Abstract: Amidst declining response rates and rapidly increasing costs of probability-based sampling, the resurgence of more cost-effective non-probability sampling has prompted survey researchers to explore different adjustment methods for non-probability samples. The current approach attempts to create one single set of survey weights to correct all imbalances within a non-probability sample. One scheme is to generate estimated selection weights by combining the non-probability sample with a large probability-sampling-based dataset with all variables related to propensity of a respondent being in the non-probability sample. In practice, obtaining an appropriate probability sample is costly, and usually there is no way to determine the correct probability of selection for the non-probability sample, or even if all variables are available in the non-probability data to do so. An alternative approach is to adjust the non-probability sample so that the weighted sample totals of a set of variables, known as calibration variables, equal to their Census benchmark totals. Although the method does not require specialized probability-sampling-based data, the resulting calibrated weights can only correct the imbalance with respect to the limited number of Census benchmark variables, which is insufficient for adjusting all errors of a non-probability sample. To date, no method has shown to be effective in helping researchers make unbiased inference from non-probability samples.

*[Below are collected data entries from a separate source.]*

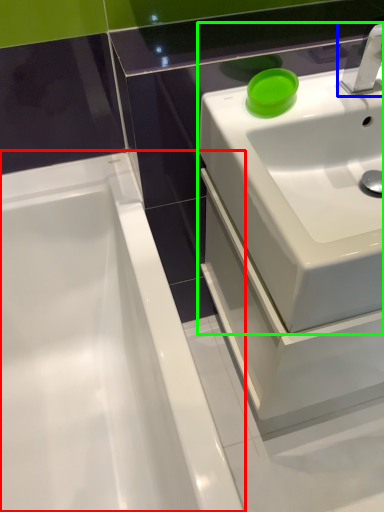 Question: Which object is positioned closest to bathtub (highlighted by a red box)? Select from tap (highlighted by a blue box) and sink (highlighted by a green box).

Choices:
 (A) tap
 (B) sink

Answer: (B) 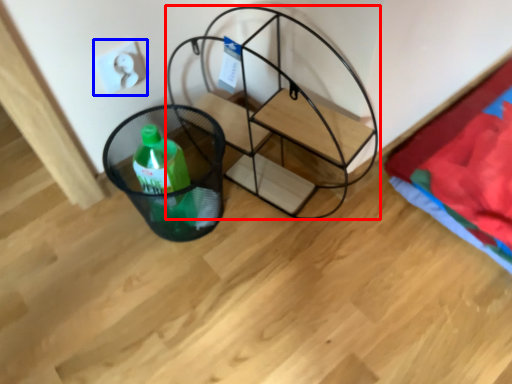 Question: Which point is further to the camera, furniture (highlighted by a red box) or electric outlet (highlighted by a blue box)?

Choices:
 (A) furniture
 (B) electric outlet

Answer: (B) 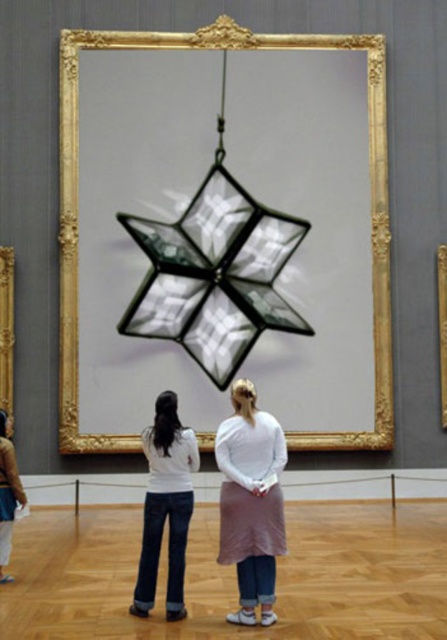 Question: Estimate the real-world distances between objects in this image. Which object is farther from the gold/gilded picture frame at center?

Choices:
 (A) gold/gilded wood picture frame at upper center
 (B) white matte jeans at lower center

Answer: (B)

Question: Which is nearer to the gold/gilded picture frame at center?

Choices:
 (A) gold/gilded wood picture frame at center
 (B) denim jeans at lower left
 (C) white cotton skirt at center
 (D) gold/gilded wood picture frame at upper center

Answer: (D)

Question: Is white matte jeans at lower center positioned at the back of gold/gilded wood picture frame at upper center?

Choices:
 (A) no
 (B) yes

Answer: (A)

Question: Can you confirm if gold/gilded picture frame at center is wider than denim jeans at lower left?

Choices:
 (A) yes
 (B) no

Answer: (A)

Question: Does denim jeans at lower left appear on the left side of gold/gilded wood picture frame at upper center?

Choices:
 (A) no
 (B) yes

Answer: (A)

Question: Which point is closer to the camera?

Choices:
 (A) white matte jeans at lower center
 (B) white cotton skirt at center

Answer: (B) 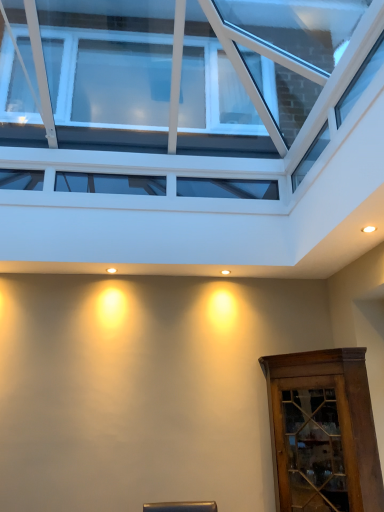 Question: Choose the correct answer: Is transparent glass window at upper center inside brown wooden cabinet at lower right or outside it?

Choices:
 (A) outside
 (B) inside

Answer: (A)

Question: From a real-world perspective, is transparent glass window at upper center above or below brown wooden cabinet at lower right?

Choices:
 (A) below
 (B) above

Answer: (B)

Question: Considering the positions of transparent glass window at upper center and brown wooden cabinet at lower right in the image, is transparent glass window at upper center taller or shorter than brown wooden cabinet at lower right?

Choices:
 (A) short
 (B) tall

Answer: (B)

Question: Is brown wooden cabinet at lower right taller or shorter than transparent glass window at upper center?

Choices:
 (A) tall
 (B) short

Answer: (B)

Question: Would you say brown wooden cabinet at lower right is inside or outside transparent glass window at upper center?

Choices:
 (A) outside
 (B) inside

Answer: (A)

Question: From the image's perspective, is brown wooden cabinet at lower right located above or below transparent glass window at upper center?

Choices:
 (A) above
 (B) below

Answer: (B)

Question: From a real-world perspective, is brown wooden cabinet at lower right above or below transparent glass window at upper center?

Choices:
 (A) below
 (B) above

Answer: (A) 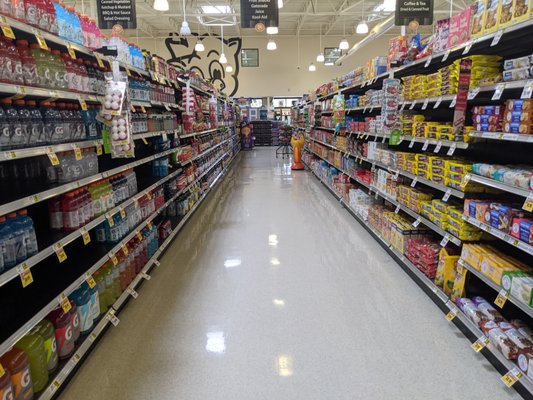 Locate an element on the screen. Image resolution: width=533 pixels, height=400 pixels. white dome shaped overhead lights is located at coordinates (270, 46), (269, 32), (310, 68), (321, 58), (344, 44), (359, 26), (161, 9). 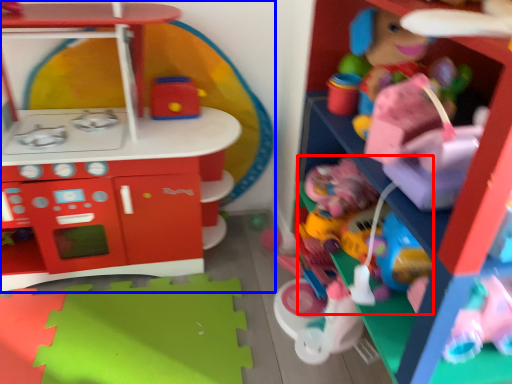 Question: Which of the following is the closest to the observer, toy (highlighted by a red box) or toy (highlighted by a blue box)?

Choices:
 (A) toy
 (B) toy

Answer: (B) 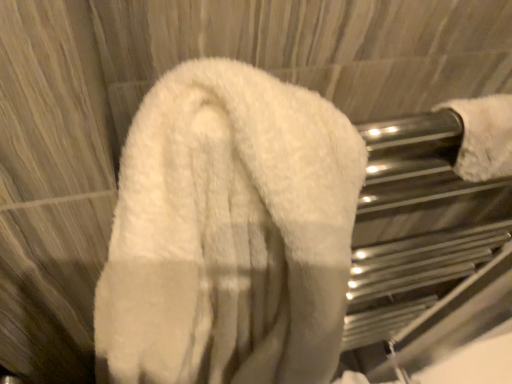 What do you see at coordinates (229, 233) in the screenshot?
I see `white fluffy towel at center` at bounding box center [229, 233].

The width and height of the screenshot is (512, 384). I want to click on white fluffy towel at center, so click(x=229, y=233).

Image resolution: width=512 pixels, height=384 pixels. Find the location of `white fluffy towel at center`. white fluffy towel at center is located at coordinates (229, 233). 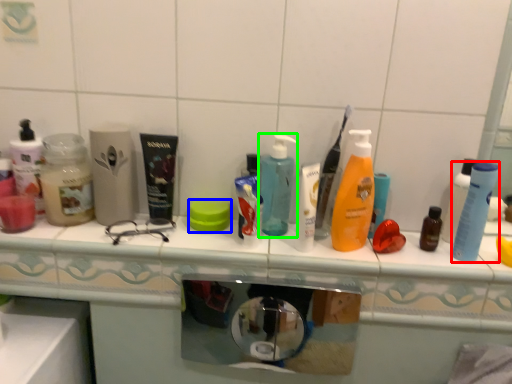 Question: Which object is positioned closest to cleaning product (highlighted by a red box)? Select from soap (highlighted by a blue box) and bottle (highlighted by a green box).

Choices:
 (A) soap
 (B) bottle

Answer: (B) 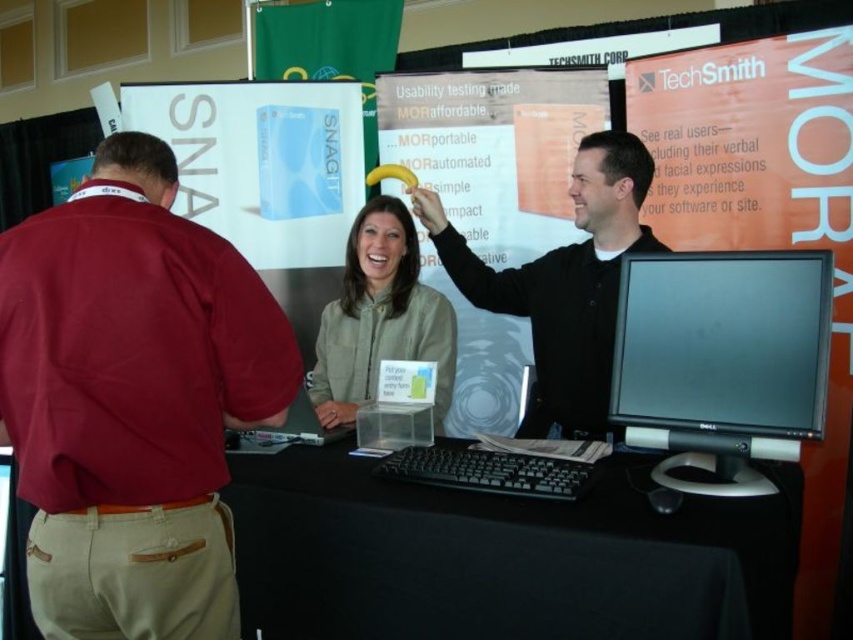 Does point (265, 348) come closer to viewer compared to point (611, 198)?

Yes, point (265, 348) is in front of point (611, 198).

Which is in front, point (102, 470) or point (607, 211)?

Point (102, 470) is more forward.

This screenshot has height=640, width=853. Describe the element at coordinates (132, 401) in the screenshot. I see `maroon cotton shirt at left` at that location.

Identify the location of maroon cotton shirt at left. This screenshot has height=640, width=853. (132, 401).

Which is in front, point (202, 435) or point (345, 253)?

Point (202, 435)

Image resolution: width=853 pixels, height=640 pixels. Find the location of `maroon cotton shirt at left`. maroon cotton shirt at left is located at coordinates (132, 401).

Identify the location of maroon cotton shirt at left. (132, 401).

Is point (733, 426) farther from viewer compared to point (363, 211)?

No, it is in front of (363, 211).

You are a GUI agent. You are given a task and a screenshot of the screen. Output one action in this format:
    pyautogui.click(x=<x>, y=<y>)
    Task: Click on the black glossy monitor at center
    
    Given the screenshot: What is the action you would take?
    pyautogui.click(x=722, y=362) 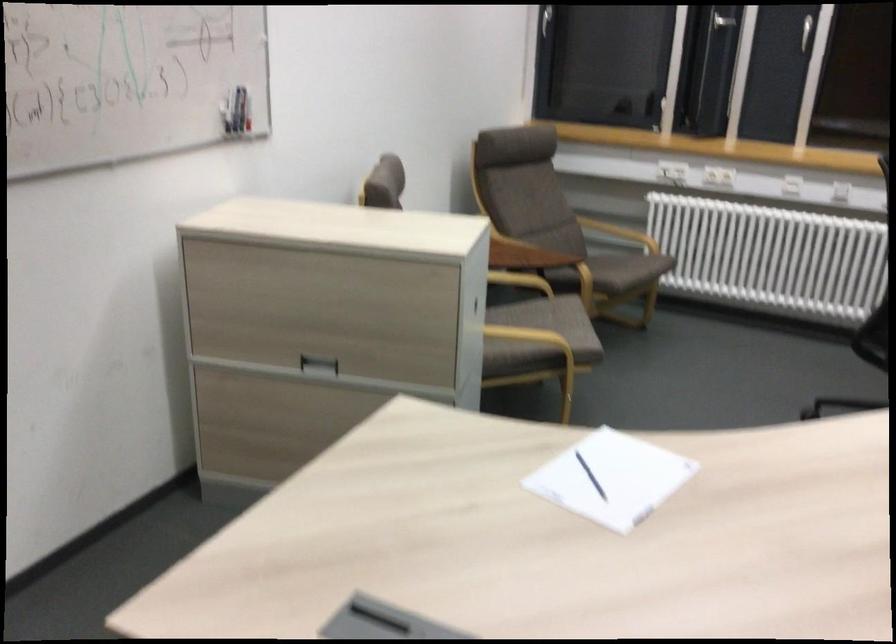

This dissertation addresses the growing demand for making proper inference from non-probability samples. Instead of generating a single set of weights to fix all errors in a non-probability sample, we focus on constructing weights to enable unbiased inference for a specific outcome of interest. We introduce the Least Angle Shrinkage and Selection Operator, LASSO, to the framework of model-assisted calibration. The proposed method, LASSO calibration, determines the set of variables with the strongest relation to the outcome variable, then calibrates to expected outcome in a probability benchmark sample. The estimator of population total based on LASSO calibrated weights can be unbiased, regardless of how samples are generated. The theoretical framework is developed and evaluated through simulations. An application of LASSO calibration to a large-scale internet-based non-probability sample shows the proposed method can make more accurate and precise inference than existing methods.